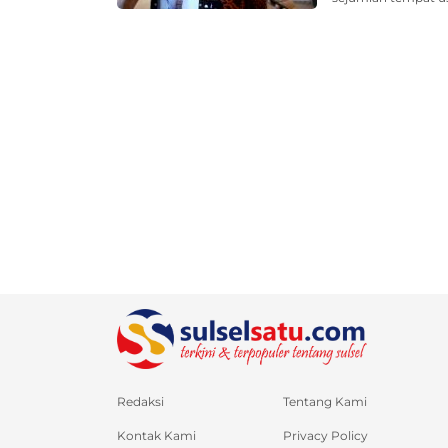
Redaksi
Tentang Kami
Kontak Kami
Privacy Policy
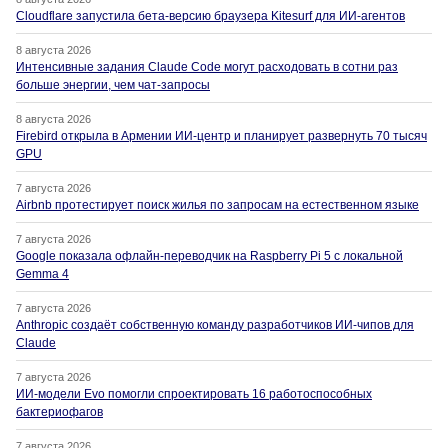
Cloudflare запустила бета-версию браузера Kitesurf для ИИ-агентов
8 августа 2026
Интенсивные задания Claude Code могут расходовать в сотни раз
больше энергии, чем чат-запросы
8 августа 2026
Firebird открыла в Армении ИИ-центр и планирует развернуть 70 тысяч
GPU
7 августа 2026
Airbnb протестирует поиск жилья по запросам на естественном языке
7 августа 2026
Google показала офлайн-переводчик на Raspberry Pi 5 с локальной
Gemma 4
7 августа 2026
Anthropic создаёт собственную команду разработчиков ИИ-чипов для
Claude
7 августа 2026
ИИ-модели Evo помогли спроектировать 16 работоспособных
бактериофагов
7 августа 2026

INSTRUCTIONS TO FOLLOW: Only the lines from the one holding "Google показала офлайн-переводчик" through the end of the listing should appear in the response, each restated exactly.

WRITTEN RESPONSE:
Google показала офлайн-переводчик на Raspberry Pi 5 с локальной
Gemma 4
7 августа 2026
Anthropic создаёт собственную команду разработчиков ИИ-чипов для
Claude
7 августа 2026
ИИ-модели Evo помогли спроектировать 16 работоспособных
бактериофагов
7 августа 2026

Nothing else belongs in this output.